__DIRECTIONS FOR THIS TASK__: For the word "технологии", search the records and show each line in which it occurs.

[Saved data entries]

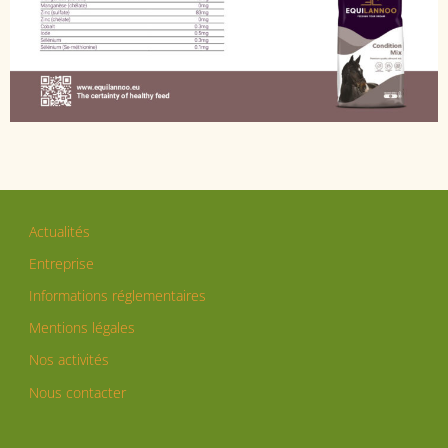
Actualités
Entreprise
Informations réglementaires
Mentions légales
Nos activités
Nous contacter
---
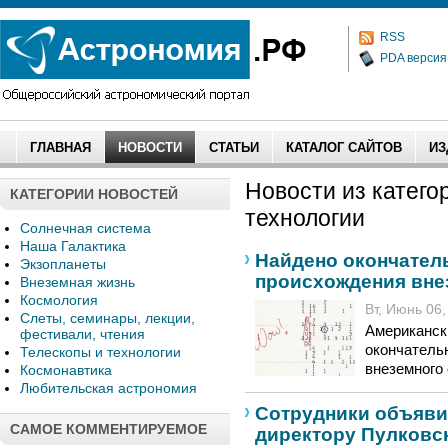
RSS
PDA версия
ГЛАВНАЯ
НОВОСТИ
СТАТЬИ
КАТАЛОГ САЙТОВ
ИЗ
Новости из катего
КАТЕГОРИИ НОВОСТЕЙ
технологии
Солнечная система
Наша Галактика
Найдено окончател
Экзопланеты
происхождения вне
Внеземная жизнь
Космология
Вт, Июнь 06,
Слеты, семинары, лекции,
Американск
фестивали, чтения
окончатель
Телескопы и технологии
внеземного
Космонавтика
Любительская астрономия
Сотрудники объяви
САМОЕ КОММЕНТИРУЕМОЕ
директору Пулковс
==
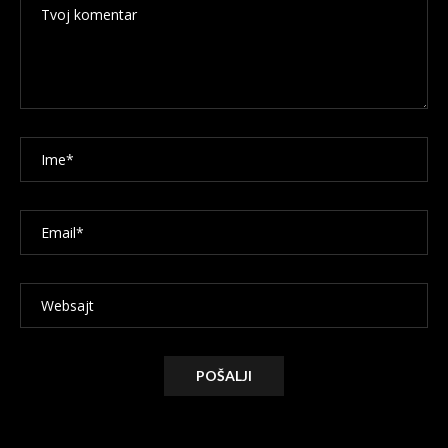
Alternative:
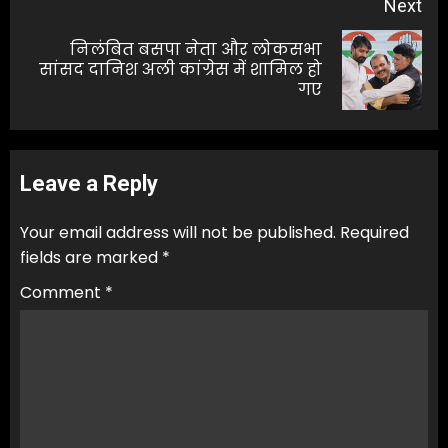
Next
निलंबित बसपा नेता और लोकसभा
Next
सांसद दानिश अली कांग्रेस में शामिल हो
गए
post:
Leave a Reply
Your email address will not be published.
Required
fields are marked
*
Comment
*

__PROBLEM SOLUTION__:
технологии
Телескопы и технологии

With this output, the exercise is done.